This student took 400 low-income girls of colour to see Hidden Figures
- Text by Marta Bausells
- Photography by 20th Century Fox
When asked about the first time that she saw herself represented on the screen, June Eric-Udorie turns to a book instead: Anna Hibiscus by Atinuke. “It’s about a black girl growing up in Nigeria, which was me. And it was incredible. The thing about representation that people fail to understand is … I’ve read Matilda and I love it, and I see myself in that, and in so many different characters. But it’s the fact that you always expect me to empathise with another experience, and to never be front and centre. It’s just nice seeing yourself up on the screen sometimes – someone who not just looks like you, but leads a life that is similar to yours, wears the same clothes on Sunday with their family, and lives in the same metropolis.”
Eric-Udorie is 18, and she’s already been commissioned to edit an anthology on intersectional feminism. She has also led campaigns including one that got feminism added to the A-level politics curriculum in the UK, and has written columns for the Guardian and the New Statesman.
It makes total sense, then, that she managed to single-handedly organise a free screening that made it possible for more than 450 black schoolgirls between 8 and 18 years old to watch Hidden Figures – a film that very much puts black women’s narratives front and centre – at the Genesis Cinema in Whitechapel this Friday afternoon.

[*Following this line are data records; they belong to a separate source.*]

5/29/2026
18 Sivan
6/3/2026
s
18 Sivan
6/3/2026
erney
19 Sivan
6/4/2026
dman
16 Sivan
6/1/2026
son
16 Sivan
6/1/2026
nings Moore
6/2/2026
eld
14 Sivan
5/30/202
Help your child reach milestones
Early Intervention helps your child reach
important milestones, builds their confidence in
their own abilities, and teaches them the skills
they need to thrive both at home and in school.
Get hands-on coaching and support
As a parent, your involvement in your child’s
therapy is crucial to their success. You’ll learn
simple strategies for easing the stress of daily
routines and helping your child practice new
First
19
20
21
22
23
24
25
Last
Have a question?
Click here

The Oscar-nominated film not only stars three black women as leads – Taraji P Henson, Octavia Spencer and Jannelle Monae–, but it shows black female excellence by telling the forgotten story of the female African-American scientists that were the brains behind NASA’s historic launch of astronaut John Glenn into orbit.

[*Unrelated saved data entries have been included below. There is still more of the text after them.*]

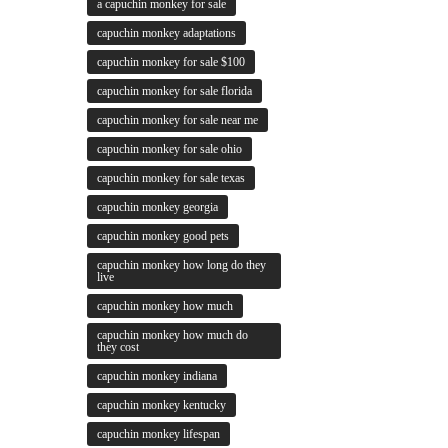
a capuchin monkey for sale
capuchin monkey adaptations
capuchin monkey for sale $100
capuchin monkey for sale florida
capuchin monkey for sale near me
capuchin monkey for sale ohio
capuchin monkey for sale texas
capuchin monkey georgia
capuchin monkey good pets
capuchin monkey how long do they
live
capuchin monkey how much
capuchin monkey how much do
they cost
capuchin monkey indiana
capuchin monkey kentucky
capuchin monkey lifespan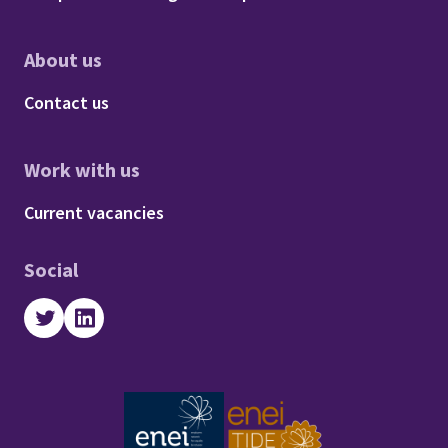
About us
Footer - About us
Contact us
Work with us
Footer - Work with us
Current vacancies
Social
Twitter
LinkedIn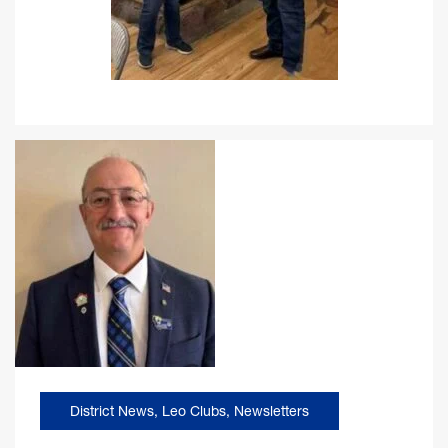
District News
,
Leo Clubs
,
Newsletters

It all started innocently enough, as these things often do: with a tweet. Eric-Udorie had read that Octavia Spencer had bought out a screening to facilitate for low-income families to see the movie. “Obviously when she was growing up, her mum wouldn’t have been able to afford to take her and her siblings to the cinema,” she says. Inspired by that, she tweeted out that she would take three girls to see the film and, “jokingly,” she offered her Paypal page in case people wanted to chip in and help her take more girls (here’s the thread). In 24 hours, she had raised more than £1,000.
“I never had the intention to crowdfund to do this, I just thought maybe someone would turn an extra £20 or £30 pounds, and I would take like three more girls,” she explains. She ended up raising more than £6,000. Through word of mouth and the help of more than 20 volunteers, the event gathered girls of colour from 17 London schools – including East London Science School; a Barking school in which attendance is between 0 and 10%; and others she found through domestic violence agencies. “We have a broad range of schools who are all doing amazing things with overstretched budgets.”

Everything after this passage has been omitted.